In the context of climate change and coastal management, vulnerability is now a familiar concept. On the other hand, the concept of coastal resilience is less well known but has become much more important in recent years (Box 6-5). Coastal resilience has ecological, morphological, and socioeconomic components, each of which represents another aspect of the coastal system's adaptive capacity to external disturbances. We have identified several natural features that contribute to resilience of the shore-zone by providing ecological buffers, including coral reefs, salt marsh, and mangrove forest and morphological protection in the form of sand and gravel beaches, barriers, and coastal dunes.

Socioeconomic resilience is the capability of a society to prevent or cope with the impacts of climate change and sea-level rise, including technical, institutional, economic, and cultural ability (as indicated in Box 6-5).

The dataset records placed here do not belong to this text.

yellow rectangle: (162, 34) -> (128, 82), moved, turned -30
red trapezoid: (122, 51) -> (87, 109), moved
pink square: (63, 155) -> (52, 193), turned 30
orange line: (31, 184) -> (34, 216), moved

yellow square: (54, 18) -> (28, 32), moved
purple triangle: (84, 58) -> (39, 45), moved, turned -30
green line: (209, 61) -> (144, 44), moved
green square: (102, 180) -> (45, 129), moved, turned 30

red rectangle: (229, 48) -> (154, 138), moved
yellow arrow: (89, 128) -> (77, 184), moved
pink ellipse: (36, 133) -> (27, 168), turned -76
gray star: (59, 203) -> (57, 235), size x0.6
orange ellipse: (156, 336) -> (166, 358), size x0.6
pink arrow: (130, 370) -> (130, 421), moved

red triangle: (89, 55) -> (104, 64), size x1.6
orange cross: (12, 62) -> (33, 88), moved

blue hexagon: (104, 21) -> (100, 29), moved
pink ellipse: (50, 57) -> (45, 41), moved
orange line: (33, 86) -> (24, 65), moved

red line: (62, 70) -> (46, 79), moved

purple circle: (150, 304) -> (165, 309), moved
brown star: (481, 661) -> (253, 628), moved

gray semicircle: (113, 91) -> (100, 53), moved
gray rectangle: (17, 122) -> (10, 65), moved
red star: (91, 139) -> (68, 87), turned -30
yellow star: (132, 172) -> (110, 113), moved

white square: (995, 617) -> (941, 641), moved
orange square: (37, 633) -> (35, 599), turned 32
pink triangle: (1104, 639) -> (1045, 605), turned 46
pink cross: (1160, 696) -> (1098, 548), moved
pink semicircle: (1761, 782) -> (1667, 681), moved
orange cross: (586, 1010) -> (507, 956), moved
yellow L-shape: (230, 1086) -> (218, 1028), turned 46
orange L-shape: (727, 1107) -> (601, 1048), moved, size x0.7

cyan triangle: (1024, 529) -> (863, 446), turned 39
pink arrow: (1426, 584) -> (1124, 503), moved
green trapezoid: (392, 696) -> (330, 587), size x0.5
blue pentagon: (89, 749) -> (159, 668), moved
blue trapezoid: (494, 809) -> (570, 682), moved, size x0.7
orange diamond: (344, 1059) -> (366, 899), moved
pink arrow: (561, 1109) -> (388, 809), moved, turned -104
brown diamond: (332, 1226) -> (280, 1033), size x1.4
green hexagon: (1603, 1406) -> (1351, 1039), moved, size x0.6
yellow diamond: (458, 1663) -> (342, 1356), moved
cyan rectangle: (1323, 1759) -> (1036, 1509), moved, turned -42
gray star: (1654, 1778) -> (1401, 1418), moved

Enhancing this resilience is equivalent to reducing the risk of the impacts on society. This resilience can be strengthened mainly by decreasing the probability of occurrence of hazard (managed retreat or protection); avoiding or reducing its potential effects (accommodation or protection), and facilitating recovery from the damages when impacts occur. Among these options, managed retreat has gained some prominence in the past 2 decades (see Box 6-6); Clark (1998) has argued that flood insurance is an appropriate management strategy to enhance coastal resilience in the UK.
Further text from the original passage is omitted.